Keywords: Ccr4–Not complex; Not4; protein homeostasis; ribosome stalling; translational repression.

Figure 1

Not4 interacts with polysomes

1. Ribosomes from wild-type (wt) yeast lysates were separated on a 10-40% sucrose gradient. Top: Absorbance profile at 254 nm (A₂₅₄). Bottom: Protein fractions were analysed by Western blotting using antibodies directed against the proteins indicated.

2. Ribosomal particles from an RNase A-treated and untreated control lysate were separated by density gradient centrifugation. Top: A₂₅₄ profiles. Bottom: Western blot analysis.

3. not4Δ cells expressing HA-tagged Not4 (Not4-HA) from a plasmid were grown to an optical density (OD₆₀₀) of 0.8. A lysate was prepared, and one half was treated with puromycin (Puro) to release nascent polypeptides and mRNA, while the other half was treated with cycloheximide (CHX) to stall translation. Samples were layered on top of a 20% sucrose cushion, and ribosomes were sedimented by ultracentrifugation. Ribosomal pellets were resuspended, and equal amounts of ribosomes were applied to Western blot analysis. Not4-HA was detected with antibodies directed against the HA-epitope tag. Rpl25 was detected as a loading control.
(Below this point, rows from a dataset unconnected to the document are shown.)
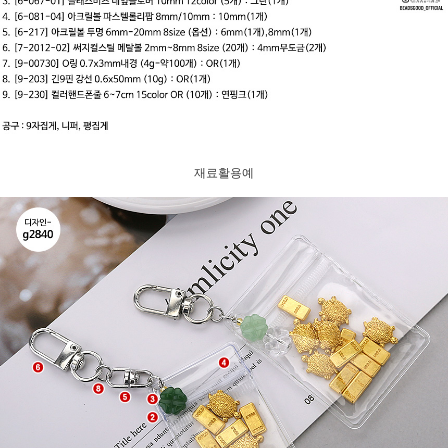
재료활용예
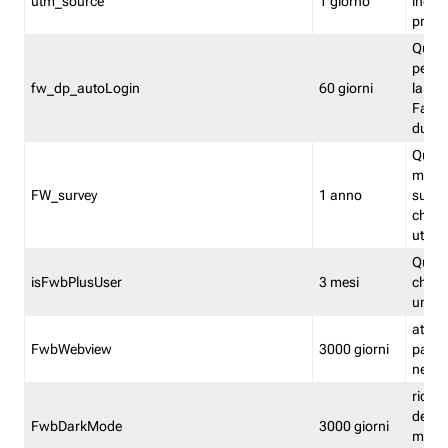
utm_source
1 giorno
indica
proven
Quest
perme
fw_dp_autoLogin
60 giorni
la log
Fastwe
durat
Quest
manti
FW_survey
1 anno
surve
chiuse
utenti
Quest
isFwbPlusUser
3 mesi
che l'
una l
attiva 
FwbWebview
3000 giorni
pagina
nell'
ricor
dell'u
FwbDarkMode
3000 giorni
mode 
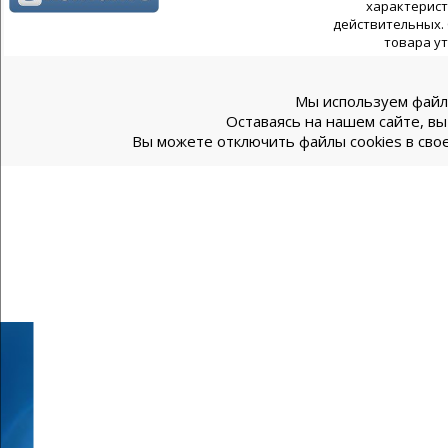
характерист
действительных. 
товара у
Мы используем файлы
Оставаясь на нашем сайте, вы
Вы можете отключить файлы cookies в свое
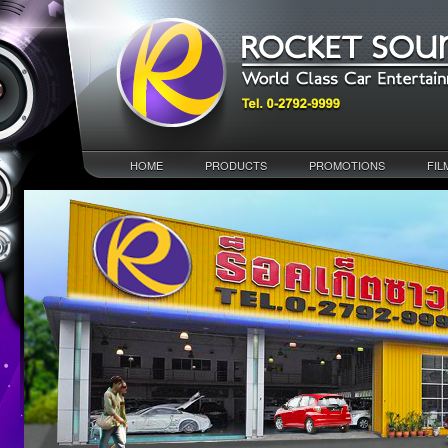
HOME
PRODUCTS
PROMOTIONS
FIL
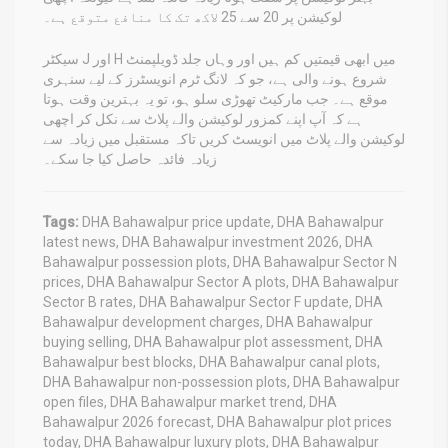
لوکیشن پر 20 سے 25 لاکھ تک کا منافع متوقع ہے۔
سیکٹر J اور H میں ابھی قیمتیں کم ہیں اور وہاں جلد ڈویلپمنٹ
شروع ہونے والی ہے، جو کہ لانگ ٹرم انویسٹرز کے لیے سنہری
موقع ہے۔ جب مارکیٹ تھوڑی سلو ہو، تو یہ بہترین وقت ہوتا
ہے کہ آپ اپنے کمزور لوکیشن والے پلاٹ سے نکل کر اچھی
لوکیشن والے پلاٹ میں انویسٹ کریں تاکہ مستقبل میں زیادہ سے
زیادہ فائدہ حاصل کیا جا سکے۔
Tags:
DHA Bahawalpur price update, DHA Bahawalpur
latest news, DHA Bahawalpur investment 2026, DHA
Bahawalpur possession plots, DHA Bahawalpur Sector N
prices, DHA Bahawalpur Sector A plots, DHA Bahawalpur
Sector B rates, DHA Bahawalpur Sector F update, DHA
Bahawalpur development charges, DHA Bahawalpur
buying selling, DHA Bahawalpur plot assessment, DHA
Bahawalpur best blocks, DHA Bahawalpur canal plots,
DHA Bahawalpur non-possession plots, DHA Bahawalpur
open files, DHA Bahawalpur market trend, DHA
Bahawalpur 2026 forecast, DHA Bahawalpur plot prices
today, DHA Bahawalpur luxury plots, DHA Bahawalpur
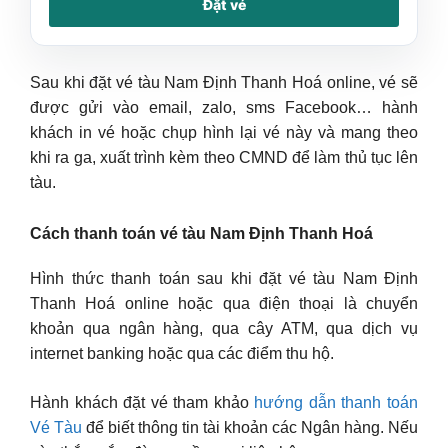
Đặt vé
Sau khi đặt vé tàu Nam Định Thanh Hoá online, vé sẽ
được gửi vào email, zalo, sms Facebook… hành
khách in vé hoặc chụp hình lại vé này và mang theo
khi ra ga, xuất trình kèm theo CMND để làm thủ tục lên
tàu.
Cách thanh toán vé tàu Nam Định Thanh Hoá
Hình thức thanh toán sau khi đặt vé tàu Nam Định
Thanh Hoá online hoặc qua điện thoại là chuyển
khoản qua ngân hàng, qua cây ATM, qua dịch vụ
internet banking hoặc qua các điểm thu hộ.
Hành khách đặt vé tham khảo
hướng dẫn thanh toán
Vé Tàu
để biết thông tin tài khoản các Ngân hàng. Nếu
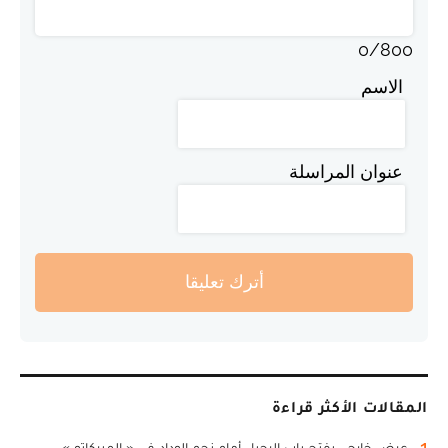
0
/
800
الاسم
عنوان المراسلة
أترك تعليقا
المقالات الأكثر قراءة
1
عرض خارجي يفتح باب الرحيل أمام نجم الوداد في « الميركاتو »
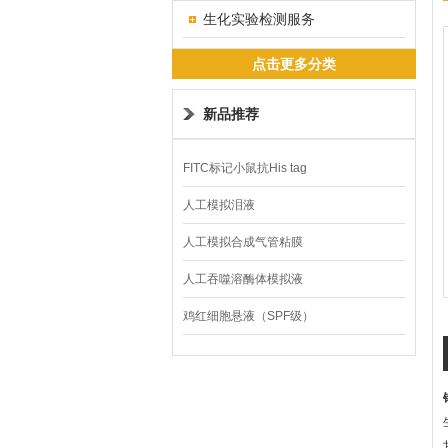
生化实验检测服务
点击更多分类
新品推荐
FITC标记小鼠抗His tag
人工模拟泪液
人工模拟合成气管粘膜
人工吞噬溶酶体模拟液
鸡红细胞悬液（SPF级）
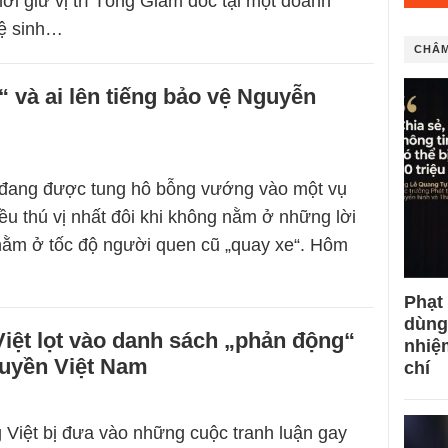
hời giữ vị trí Tổng Giám đốc tại một doanh
hệ sinh…
CHÂM
“ và ai lên tiếng bảo vệ Nguyễn
 đang được tung hô bỗng vướng vào một vụ
iều thú vị nhất đôi khi không nằm ở những lời
nằm ở tốc độ người quen cũ „quay xe“. Hôm
Phạt
dùng
iệt lọt vào danh sách „phản động“
nhiệ
quyền Việt Nam
chí
 Việt bị đưa vào những cuộc tranh luận gay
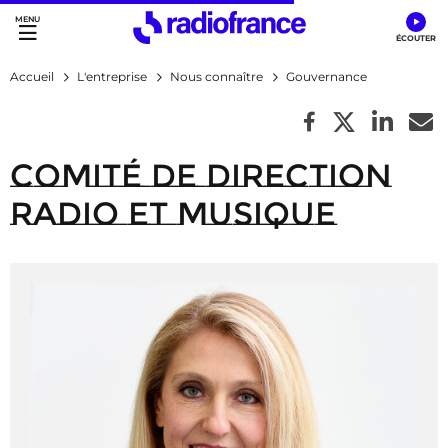
Accès direct :
Menu principal
Contenu
Accueil
L'entreprise
Nous connaître
Gouvernance
Comité de direction
Radio et Musique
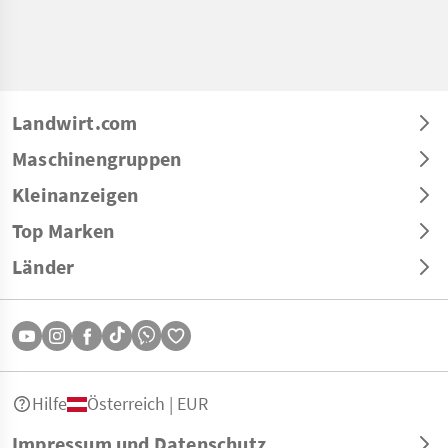
Landwirt.com
Maschinengruppen
Kleinanzeigen
Top Marken
Länder
Hilfe
Österreich | EUR
Impressum und Datenschutz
Source data are available online for this figure.

Figure 2

Not4 inhibits expression of polybasic translation arrest products

1. A Schematic of mRNA encoding the non-stalling GFP-Flag-His3 (K0) control construct or ribosome-stalling constructs where twelve consecutive lysine residues were inserted between GFP and Flag (GFP-K12-Flag-His3; K12-M) or fused to His3 (GFP-Flag-His3-K12; K12-C).

2. B, C Yeast cells transformed with centromeric plasmids expressing either K0 construct or K12-M (B) or K12-C ribosome-stalling construct (C) were grown in SCD −His to an optical density (OD₆₀₀) of 0.8, and normalized lysates were analysed by Western blotting. Full-length proteins and translation arrest products were detected with GFP-specific (α-GFP) and Flag-specific (α-Flag) antibodies. Rpl25 was detected as a loading control. The asterisk marks degradation products.

3. D Quantification of full-length K0 levels (n = 6, plotted on the left y-axis) as well as K12-M (n = 6) and K12-C (n = 3) arrest product levels (plotted on the right y-axis) from independent experiments as shown in (B) and (C). The values were normalized to the loading control, and arrest product levels are expressed relative to ltn1Δ cells (set to 1). Mean ± SD bars are shown.

4. E Top: Schematic of mRNA encoding the P12-M polyproline ribosome-stalling construct GFP-P12-Flag-His3. Bottom: Same experiment as in (B) performed with P12-M and β-NAC was detected as a loading control. Arrest product levels were quantified as in (D). Shown is mean ± SD (n = 3).

5. F Top: Schematic of mRNA with a HIS3 3′ untranslated region as described in Ito-Harashima et al (2007) encoding GFP-Flag-His3 fusion protein (Stop) or non-stop (NS) protein. Bottom: The experiment was performed as in (B) with Stop and NS constructs. β-NAC was detected as a loading control. Arrest product levels were quantified as in (D). Shown is mean ± SD (n = 5).

6. G Top: Schematic of the Rz-M mRNA containing a self-cleavable hammerhead ribozyme sequence (Rz; red) inserted into the open reading frame. Bottom: The experiment was performed as in (B) with the Rz-M construct. β-NAC served as a loading control. Arrest product levels were quantified as in (D). Shown is mean ± SD (n = 3). Asterisks mark a degradation product of K0.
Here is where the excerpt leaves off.